Every line from the one with "модели, про" through the last line below should be repeated exactly; pictures stay out of the copy.

_ _ _ _

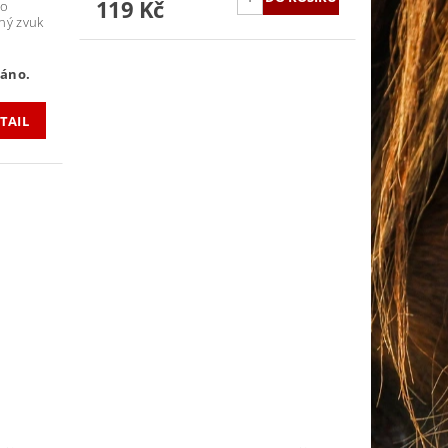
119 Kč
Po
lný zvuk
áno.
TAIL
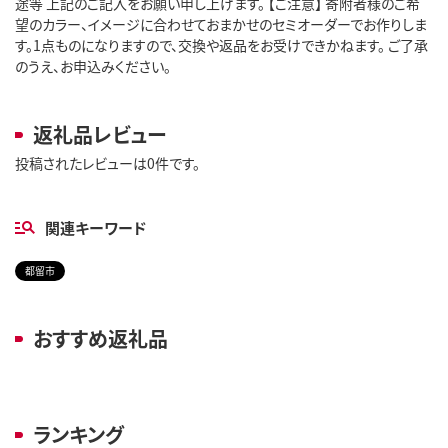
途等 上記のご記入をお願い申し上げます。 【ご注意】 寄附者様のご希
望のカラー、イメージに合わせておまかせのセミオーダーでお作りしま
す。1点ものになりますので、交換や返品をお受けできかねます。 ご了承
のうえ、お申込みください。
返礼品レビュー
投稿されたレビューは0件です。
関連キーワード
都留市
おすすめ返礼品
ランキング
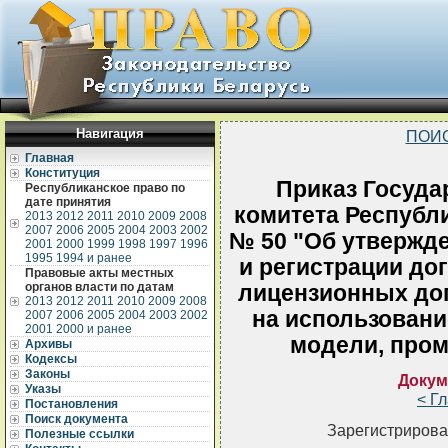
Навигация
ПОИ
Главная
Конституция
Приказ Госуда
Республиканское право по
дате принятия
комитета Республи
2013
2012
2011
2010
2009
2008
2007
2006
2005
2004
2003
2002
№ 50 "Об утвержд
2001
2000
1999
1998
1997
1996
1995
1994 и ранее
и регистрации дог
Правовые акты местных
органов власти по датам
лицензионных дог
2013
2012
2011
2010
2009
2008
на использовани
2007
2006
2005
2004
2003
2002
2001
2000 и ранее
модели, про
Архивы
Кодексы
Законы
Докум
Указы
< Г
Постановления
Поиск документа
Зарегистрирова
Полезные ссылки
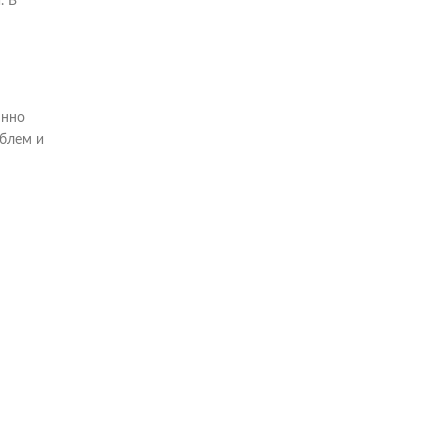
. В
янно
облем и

_ _ _ _

▶ [Your solution]:
модели, про
Архивы
Кодексы
Законы
Докум
Указы
< Г
Постановления
Поиск документа
Зарегистрирова
Полезные ссылки
. В
янно
облем и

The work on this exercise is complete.